При вас они молчат обо мне; точно так же вы при них всегда молчите об их семейных неприятностях. Вы думаете, будто знаете о них всю подноготную, а они о вас ничего не знают. Все вы так думаете и отлично ладите между собой. Но известно ли вам, Нильс, что всякий раз, как ваш прострел в пояснице дает себя чувствовать, я непременно об этом узнаю, потому что многие справляются у меня о вашем здоровье. Мне приходится говорить, что вы но бывали у меня вот уже две недели, или месяц, или еще дольше. Крогстад встал и медленно застегнулся. Если б вы только знали, какое облегчение доставляли мне наши встречи, как помогали они мне в остальное время не уронить свое достоинство, вы, я уверен, были бы снисходительней. Я уже давно замечаю, что вы всегда приходите ко мне после того, как совершите какой-нибудь особенно низкий поступок. Но вы позабыли, что ваш духовник не обязан соблюдать тайну исповеди. Я догадываюсь, что привело вас ко мне на сей раз.
Трагедия «Святая Иоанна», поставленная в 1924 г. Шоу былую славу, а в 1925 г. В возрасте за 70 в 30-ых гг. Побывал он и в СССР в 1931 г. Являясь социалистом, Шоу искренне приветствовал происходившие в стране Советов перемены и превратился в сторонника сталинизма. После прихода к власти лейбористской партии Б. Шоу были предложены титул пэра и дворянство, однако он ответил отказом.
Позднее он дал согласие на присвоение статуса почетного гражданина Дублина и одного из лондонских округов. Шоу писал до глубокой старости. Последние пьесы, «Миллиарды Байанта» и «Вымышленные басни», он написал в 1948 и 1950 г.

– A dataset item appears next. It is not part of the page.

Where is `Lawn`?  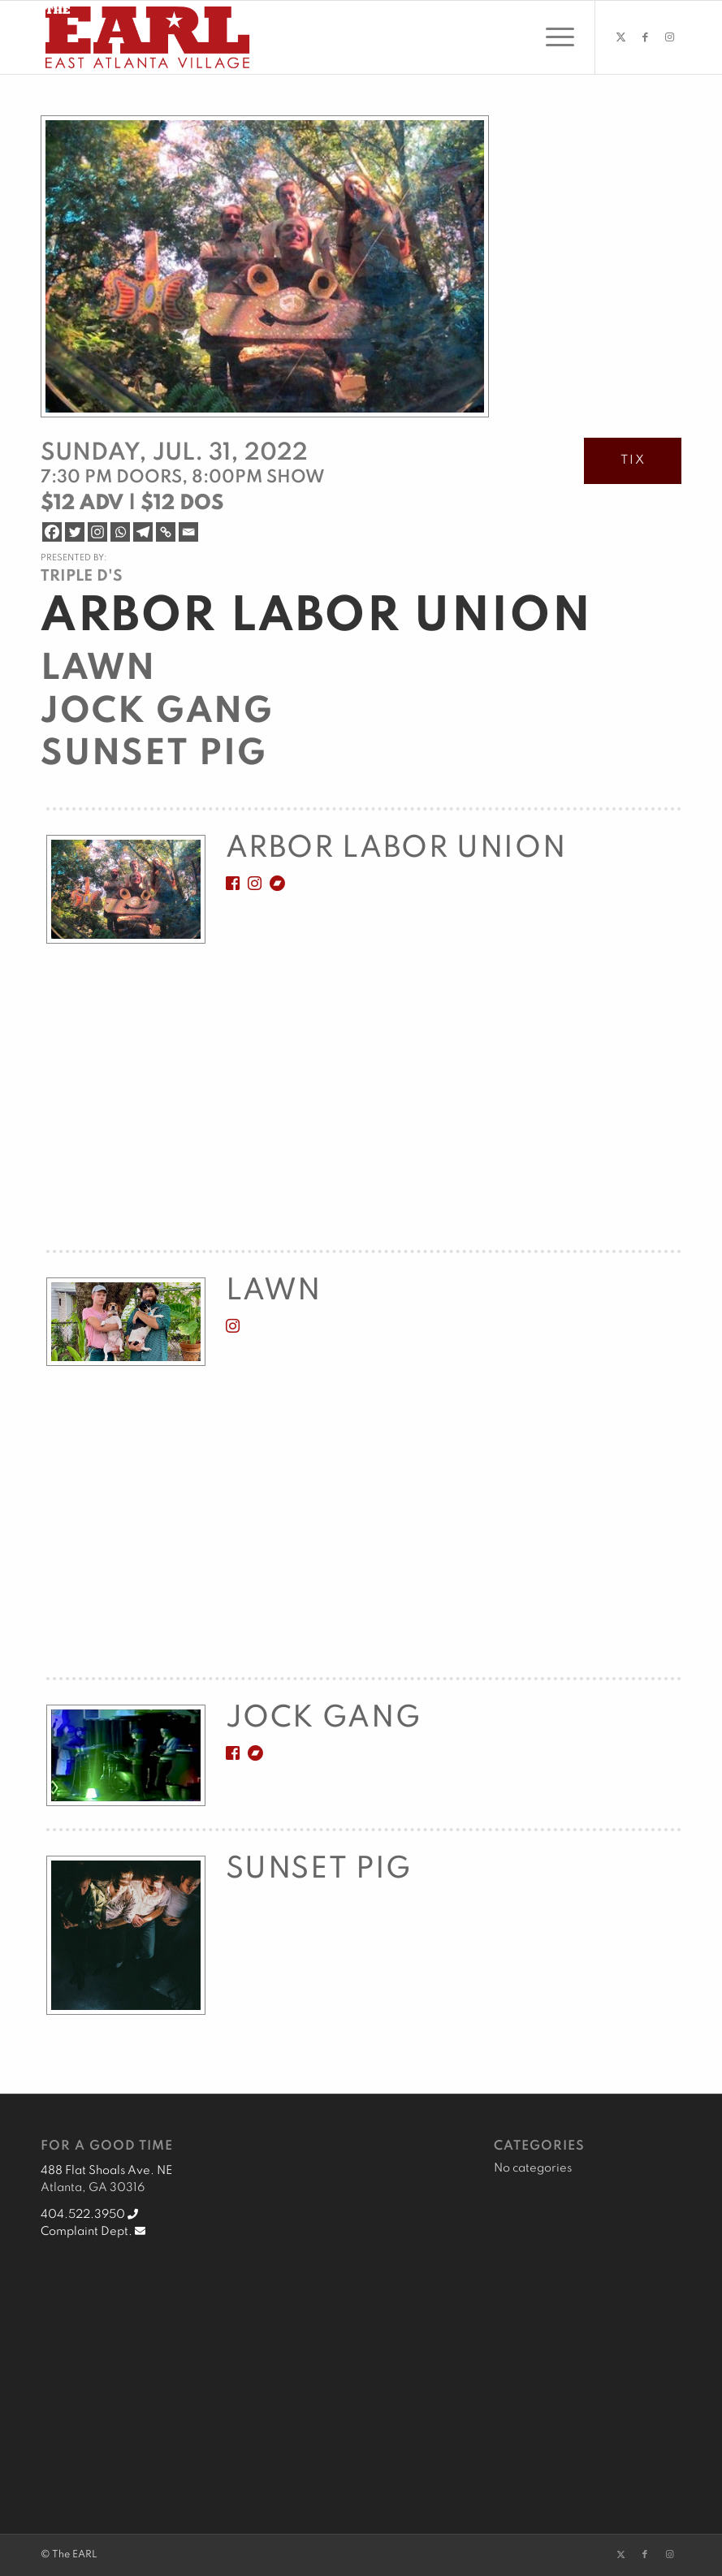 Lawn is located at coordinates (98, 669).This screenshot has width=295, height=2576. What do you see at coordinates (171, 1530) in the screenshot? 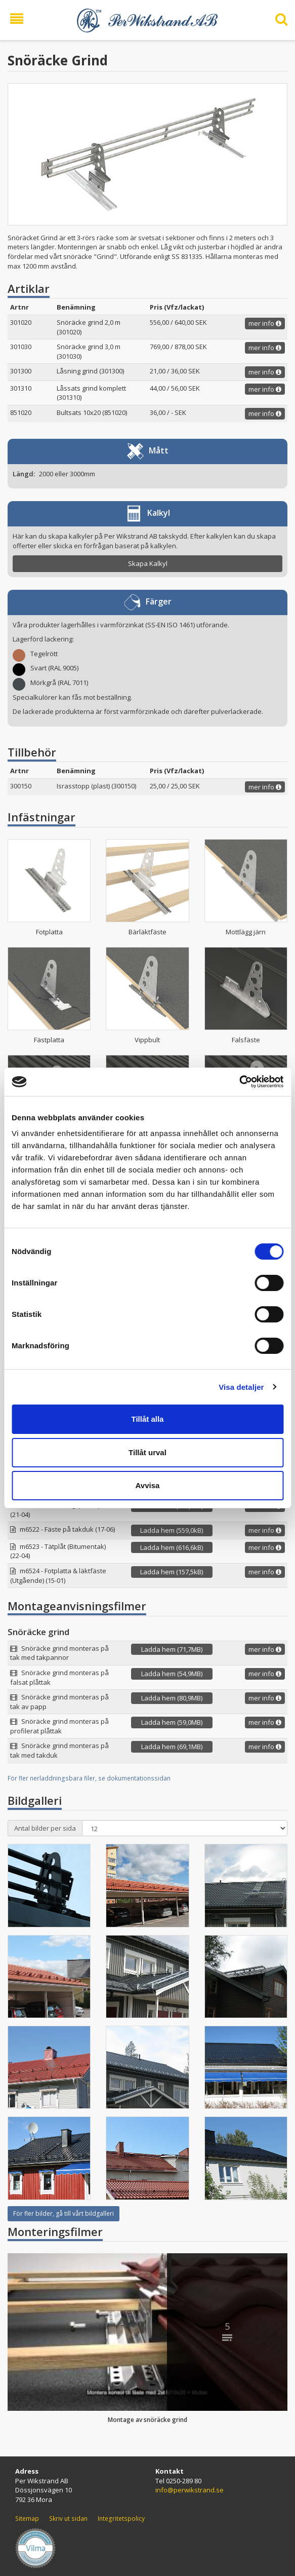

Быть настоящим собой и жить по-настоящему - это ключ к успеху и счастью в жизни. Еще одна знаменитая фраза Джорджа Бернарда Шоу гласит: "Ума много, разума мало". Это высказывание напоминает нам о том, что умение мыслить и анализировать необходимо для успеха в жизни, но настоящая мудрость заключается в том, чтобы действовать и рассуждать разумно.

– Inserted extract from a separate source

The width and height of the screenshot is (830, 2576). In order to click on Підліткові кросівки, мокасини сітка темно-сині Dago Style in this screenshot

Книги изготавливаются с любовью и только из самых качественных материалов. Книга Эксклюзивная книга Джордж Бернард Шоу Избранные произведения произведена на оборудовании мастерской family-book, с использованием лучшей настоящей кожи. Тиснение: Тиснение золоченое и блинтовое, а на корешке, окатанны ручным способом, бинты. Обрез трехсторонний, золотой, который спасает подарочную книгу от повреждений. Форзац: Форзац бархатный с золотым тиснением. Дополнительно: При заказе Эксклюзивная книга Джордж Бернард Шоу Избранные произведения вы можете изменить дизайн книги, цвет кожи на выбор более 16 оттенков , вид обреза и тиснение. Каждая книга создается вручную, что делает ее оригинальной.
Бернард Шоу читать онлайн
Книги Джордж Бернард Шоу — ирландский драматург, писатель, романист, лауреат Нобелевской премии в области литературы и один из наиболее известных ирландских литературных деятелей. все книги автора. Юмористическая проза. Государственный муж. 22 июля в Орловской библиотеке им. Бунина открылась книжная выставка, посвящённая английскому драматургу Джорджу Бернарду Шоу. Письма» Информация о книге: описание, содержание, в каких магазинах можно купить, скачать, читать.